In the past two weeks, I have been entranced by this Broadway musical, which has been a smashing success since December 2016 when it was first released and won 11 Grammys. Some of my friends know it by heart. My dear friend hosted a Seder inspired by the musical. My own kids have been singing it for a straight year now and begged me to listen to it. So when I finally inserted the disk in the car last week I was not surprised that 10 minutes later I was hooked. Lin Manuel Miranda was able to bring to life a man whose legacy is long forgotten for many, Alexander Hamilton. A very brave and important man who couldn’t plan his legacy for future generations because he died too young while building this country. The rhythms and the bold strong words in rap-singing style catches your ears and heart off guard pretty much in the first song. The story of this tenacious young man who will not throw away his ‘shot’ for government and power, despite the fact that he does not carry family pedagogy or money is quite a tale of heroism and bravery. The fascinating fight for freedom and true leadership that Hamilton exemplifies can’t leave anyone indifferent, including very young audiences. My daughter is nine and she can sing most of it.
My fascination with American history has been growing ever since I swore my oath at the American courthouse in Pittsburgh and become an American. This powerful democracy, the leader of the free world, didn’t always have it together. It had many ups and downs and fighting was never a spice that was missing from the American stew. American democracy is not perfect and that fact alone gives other democracies hope. Democratic procedures, ideals of freedom are not easy to carve or mold and the pain that it takes to get there is necessary for growth. The line that keeps repeating in the play: “because just like my country I am young, scrappy and hungry and I am not throwing away my shot!” With complete pleasure, the listener gets to learn about the challenges and obstacles that paved the way to the writings of the Federal Papers, which Hamilton himself wrote fifty-one of them.
As someone who was born almost 200 years after the American Revolution in a 21-year democracy across the Atlantic Ocean on the Mediterranean shores, I feel that there is much to learn from American history. Israel my country of birth (Moledet) is still struggling to define its own democracy, its social nature, and its boundaries.
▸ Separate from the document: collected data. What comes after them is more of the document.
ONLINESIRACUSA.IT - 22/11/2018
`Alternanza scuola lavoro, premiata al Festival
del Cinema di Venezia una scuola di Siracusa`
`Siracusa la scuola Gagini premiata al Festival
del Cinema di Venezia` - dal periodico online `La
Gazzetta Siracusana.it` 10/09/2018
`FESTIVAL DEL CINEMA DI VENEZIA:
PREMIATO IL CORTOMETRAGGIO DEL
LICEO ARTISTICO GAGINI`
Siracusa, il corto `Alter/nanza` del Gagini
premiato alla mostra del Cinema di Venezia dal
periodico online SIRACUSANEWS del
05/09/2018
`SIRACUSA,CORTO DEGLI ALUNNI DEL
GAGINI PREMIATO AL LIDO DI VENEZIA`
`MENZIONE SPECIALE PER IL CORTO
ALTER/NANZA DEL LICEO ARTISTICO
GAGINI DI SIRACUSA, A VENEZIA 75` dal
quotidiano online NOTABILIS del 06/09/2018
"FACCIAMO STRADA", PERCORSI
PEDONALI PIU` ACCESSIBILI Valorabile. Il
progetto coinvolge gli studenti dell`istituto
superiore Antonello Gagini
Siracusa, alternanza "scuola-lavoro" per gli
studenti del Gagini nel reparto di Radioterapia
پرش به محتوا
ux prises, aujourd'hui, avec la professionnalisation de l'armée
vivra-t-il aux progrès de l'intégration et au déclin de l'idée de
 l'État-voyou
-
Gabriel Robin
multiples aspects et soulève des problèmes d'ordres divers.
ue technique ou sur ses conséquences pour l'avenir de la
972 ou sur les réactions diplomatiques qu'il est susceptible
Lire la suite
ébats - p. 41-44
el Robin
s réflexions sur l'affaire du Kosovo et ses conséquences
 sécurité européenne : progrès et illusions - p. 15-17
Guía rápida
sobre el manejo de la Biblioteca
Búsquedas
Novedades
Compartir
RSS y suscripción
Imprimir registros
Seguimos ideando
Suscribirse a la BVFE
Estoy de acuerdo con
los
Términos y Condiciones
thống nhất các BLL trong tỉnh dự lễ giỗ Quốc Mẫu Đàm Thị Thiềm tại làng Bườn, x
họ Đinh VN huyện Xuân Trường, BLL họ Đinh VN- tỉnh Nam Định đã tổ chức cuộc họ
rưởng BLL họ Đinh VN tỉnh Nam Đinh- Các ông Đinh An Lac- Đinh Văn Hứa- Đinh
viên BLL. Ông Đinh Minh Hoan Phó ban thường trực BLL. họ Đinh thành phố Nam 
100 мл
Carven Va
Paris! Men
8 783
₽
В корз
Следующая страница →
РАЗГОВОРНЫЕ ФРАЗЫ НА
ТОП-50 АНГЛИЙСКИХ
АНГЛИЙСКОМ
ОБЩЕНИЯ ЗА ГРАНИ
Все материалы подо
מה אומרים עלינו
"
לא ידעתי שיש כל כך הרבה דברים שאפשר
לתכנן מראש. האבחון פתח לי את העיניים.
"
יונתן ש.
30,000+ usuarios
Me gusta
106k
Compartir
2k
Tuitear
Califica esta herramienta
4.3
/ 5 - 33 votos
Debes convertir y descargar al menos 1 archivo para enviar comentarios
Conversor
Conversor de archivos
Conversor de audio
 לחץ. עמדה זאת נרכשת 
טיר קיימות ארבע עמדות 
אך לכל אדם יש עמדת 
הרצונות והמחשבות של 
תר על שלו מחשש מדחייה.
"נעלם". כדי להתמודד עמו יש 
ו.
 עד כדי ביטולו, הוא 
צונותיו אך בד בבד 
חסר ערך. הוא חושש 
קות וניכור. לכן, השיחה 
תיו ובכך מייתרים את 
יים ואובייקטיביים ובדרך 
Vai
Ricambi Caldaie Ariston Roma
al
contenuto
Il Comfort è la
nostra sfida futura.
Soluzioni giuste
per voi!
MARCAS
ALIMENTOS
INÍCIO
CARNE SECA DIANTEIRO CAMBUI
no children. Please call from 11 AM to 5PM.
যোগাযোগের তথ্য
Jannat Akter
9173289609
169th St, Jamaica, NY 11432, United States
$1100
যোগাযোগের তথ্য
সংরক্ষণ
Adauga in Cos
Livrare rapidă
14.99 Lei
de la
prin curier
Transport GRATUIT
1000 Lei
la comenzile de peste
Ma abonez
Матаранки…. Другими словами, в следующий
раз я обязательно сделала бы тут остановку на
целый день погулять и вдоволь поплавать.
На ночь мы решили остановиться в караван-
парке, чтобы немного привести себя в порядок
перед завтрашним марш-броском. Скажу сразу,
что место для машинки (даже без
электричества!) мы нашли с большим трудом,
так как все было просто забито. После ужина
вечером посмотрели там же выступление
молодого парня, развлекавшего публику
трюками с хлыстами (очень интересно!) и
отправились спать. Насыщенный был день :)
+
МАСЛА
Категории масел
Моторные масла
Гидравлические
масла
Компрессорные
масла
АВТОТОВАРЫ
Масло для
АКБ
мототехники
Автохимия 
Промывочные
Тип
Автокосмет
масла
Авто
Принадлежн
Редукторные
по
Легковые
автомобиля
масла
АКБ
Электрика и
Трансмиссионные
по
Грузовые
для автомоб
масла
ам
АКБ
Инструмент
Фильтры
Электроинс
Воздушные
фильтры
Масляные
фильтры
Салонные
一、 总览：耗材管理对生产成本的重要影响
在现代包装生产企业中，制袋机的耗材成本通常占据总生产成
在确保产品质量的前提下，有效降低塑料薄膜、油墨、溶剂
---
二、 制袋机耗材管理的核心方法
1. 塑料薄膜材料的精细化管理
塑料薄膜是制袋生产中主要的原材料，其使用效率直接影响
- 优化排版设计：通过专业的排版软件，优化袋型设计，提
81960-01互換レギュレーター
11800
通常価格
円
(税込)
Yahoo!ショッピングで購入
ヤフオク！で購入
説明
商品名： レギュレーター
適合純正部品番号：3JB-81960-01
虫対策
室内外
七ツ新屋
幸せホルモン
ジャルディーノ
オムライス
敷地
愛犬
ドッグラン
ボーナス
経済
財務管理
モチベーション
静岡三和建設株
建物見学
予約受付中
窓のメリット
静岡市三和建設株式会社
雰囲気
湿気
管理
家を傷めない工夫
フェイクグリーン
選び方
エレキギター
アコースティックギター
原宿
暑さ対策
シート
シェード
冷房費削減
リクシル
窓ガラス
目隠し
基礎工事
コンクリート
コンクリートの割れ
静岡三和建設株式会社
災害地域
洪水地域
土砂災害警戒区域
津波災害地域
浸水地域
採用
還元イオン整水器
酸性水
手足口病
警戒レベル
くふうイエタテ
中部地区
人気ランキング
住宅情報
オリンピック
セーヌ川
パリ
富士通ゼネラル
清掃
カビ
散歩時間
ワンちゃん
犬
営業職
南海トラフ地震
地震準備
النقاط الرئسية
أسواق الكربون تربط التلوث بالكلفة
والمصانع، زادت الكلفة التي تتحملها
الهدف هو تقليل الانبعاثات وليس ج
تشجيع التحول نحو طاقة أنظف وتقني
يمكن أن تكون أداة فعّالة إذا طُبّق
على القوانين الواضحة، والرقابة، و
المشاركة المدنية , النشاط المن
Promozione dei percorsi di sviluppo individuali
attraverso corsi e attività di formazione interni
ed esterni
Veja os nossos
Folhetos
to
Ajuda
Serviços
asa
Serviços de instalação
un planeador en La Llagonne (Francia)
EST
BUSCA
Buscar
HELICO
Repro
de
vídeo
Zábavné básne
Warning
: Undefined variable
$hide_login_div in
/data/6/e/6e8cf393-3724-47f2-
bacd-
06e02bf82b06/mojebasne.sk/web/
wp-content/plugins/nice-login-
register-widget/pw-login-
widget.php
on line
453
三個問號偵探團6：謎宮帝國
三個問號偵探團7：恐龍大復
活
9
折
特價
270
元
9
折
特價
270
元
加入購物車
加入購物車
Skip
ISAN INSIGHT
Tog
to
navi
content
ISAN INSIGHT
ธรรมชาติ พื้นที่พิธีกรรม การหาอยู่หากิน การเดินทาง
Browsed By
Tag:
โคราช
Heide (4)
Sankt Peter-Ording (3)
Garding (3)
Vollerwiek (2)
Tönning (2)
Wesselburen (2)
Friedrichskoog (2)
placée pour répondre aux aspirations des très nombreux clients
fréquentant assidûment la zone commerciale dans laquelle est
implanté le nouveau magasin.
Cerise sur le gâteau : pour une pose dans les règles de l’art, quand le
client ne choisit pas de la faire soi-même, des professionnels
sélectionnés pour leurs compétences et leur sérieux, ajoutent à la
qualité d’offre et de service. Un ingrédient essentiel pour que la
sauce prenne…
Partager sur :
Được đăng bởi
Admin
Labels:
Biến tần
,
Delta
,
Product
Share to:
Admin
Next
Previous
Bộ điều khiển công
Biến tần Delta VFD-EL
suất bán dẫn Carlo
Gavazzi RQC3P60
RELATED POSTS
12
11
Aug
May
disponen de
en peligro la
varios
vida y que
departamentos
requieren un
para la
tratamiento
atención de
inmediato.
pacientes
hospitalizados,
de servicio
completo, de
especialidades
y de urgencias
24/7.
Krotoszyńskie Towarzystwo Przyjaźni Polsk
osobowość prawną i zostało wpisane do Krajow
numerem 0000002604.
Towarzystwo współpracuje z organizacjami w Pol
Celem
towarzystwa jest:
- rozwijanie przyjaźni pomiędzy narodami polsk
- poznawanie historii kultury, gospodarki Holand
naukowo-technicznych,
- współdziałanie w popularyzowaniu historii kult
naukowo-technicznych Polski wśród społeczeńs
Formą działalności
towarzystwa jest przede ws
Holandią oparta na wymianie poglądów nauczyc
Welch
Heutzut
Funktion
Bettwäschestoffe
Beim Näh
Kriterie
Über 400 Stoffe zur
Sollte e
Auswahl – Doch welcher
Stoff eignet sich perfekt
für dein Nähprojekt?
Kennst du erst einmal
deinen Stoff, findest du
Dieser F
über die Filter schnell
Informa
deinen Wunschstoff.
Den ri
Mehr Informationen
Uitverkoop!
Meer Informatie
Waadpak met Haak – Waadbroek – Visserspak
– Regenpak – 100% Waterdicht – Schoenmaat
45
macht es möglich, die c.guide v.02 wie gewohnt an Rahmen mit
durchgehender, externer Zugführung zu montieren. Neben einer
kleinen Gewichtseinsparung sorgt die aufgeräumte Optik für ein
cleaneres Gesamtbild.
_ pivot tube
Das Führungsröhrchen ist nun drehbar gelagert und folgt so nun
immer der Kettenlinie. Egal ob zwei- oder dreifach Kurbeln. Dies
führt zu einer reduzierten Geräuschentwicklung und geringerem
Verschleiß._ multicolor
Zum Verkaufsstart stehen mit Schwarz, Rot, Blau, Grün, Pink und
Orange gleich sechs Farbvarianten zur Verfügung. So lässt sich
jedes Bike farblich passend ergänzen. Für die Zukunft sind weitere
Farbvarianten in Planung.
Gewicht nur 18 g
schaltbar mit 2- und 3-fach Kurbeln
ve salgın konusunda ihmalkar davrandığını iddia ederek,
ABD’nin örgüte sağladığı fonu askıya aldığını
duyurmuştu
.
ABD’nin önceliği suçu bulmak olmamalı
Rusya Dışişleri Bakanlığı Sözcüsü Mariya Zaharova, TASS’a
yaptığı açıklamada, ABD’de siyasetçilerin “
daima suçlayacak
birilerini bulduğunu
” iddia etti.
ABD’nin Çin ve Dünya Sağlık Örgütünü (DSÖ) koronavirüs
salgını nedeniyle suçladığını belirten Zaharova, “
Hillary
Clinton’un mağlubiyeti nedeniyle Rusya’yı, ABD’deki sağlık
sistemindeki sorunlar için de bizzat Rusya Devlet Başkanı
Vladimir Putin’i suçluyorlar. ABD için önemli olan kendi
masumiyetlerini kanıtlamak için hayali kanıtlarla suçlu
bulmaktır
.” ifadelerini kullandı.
This struggle encompasses the freedom of religion, pluralism, and the need to protect the character of a Jewish moral society in the face of radical elements that exist in Israel’s culture, society and borders. Founded only on ten founding laws and its declaration of independence, many Israelis are trying to advocate for a solid constitution for this 69 years old democracy, but have yet to succeed. We need an Alexander Hamilton, who will not stop writing and debating until the Israeli democracy will lose its fragility to a solid democracy.
Fighting for freedom from the British crown, fighting for the abolishment of slavery, fighting against global communist powers, and joining two world wars; American history, just like Hamilton, takes pride in fighting for what they believe is right. Part of the beauty of Hamilton’s story is the strife between Alexander Hamilton and Aaron Burr who did not see eye to eye on many issues; fighting strategies, setting up the American financial federal system, or supporting the French in their war against England. The story keeps emphasizing the difference between the two rivals who started as two orphans, later colleagues and ended up political rivals who ended the story in tragedy. Hamilton will fight for his ideas while Burr will never reveal what he really believes in, apart from his own success. Burr will bend for success, while Hamilton will die for what he thinks is right.
All this happens during the American Revolution when thousands are dying and there is uncertainty everywhere, yet the Schuyler sisters sing: “Look around, look around how lucky we are to be alive right now – in the greatest city in the world.” This, of course, refers to Manhattan in 1776, what is amazing to me is that this statement, like the American Constitution, still holds truth today. Manhattan is still the greatest city in the world and American democracy is still going strong. The American history book has good and bad pages and Hamilton has definitely an important and a bright chapter in it. Two Hundred and Forty One years later we can use his story for inspiration of great ideals, now that’s a legacy, Eliza! Not to mention the $1280 for a ticket to experience its splendor.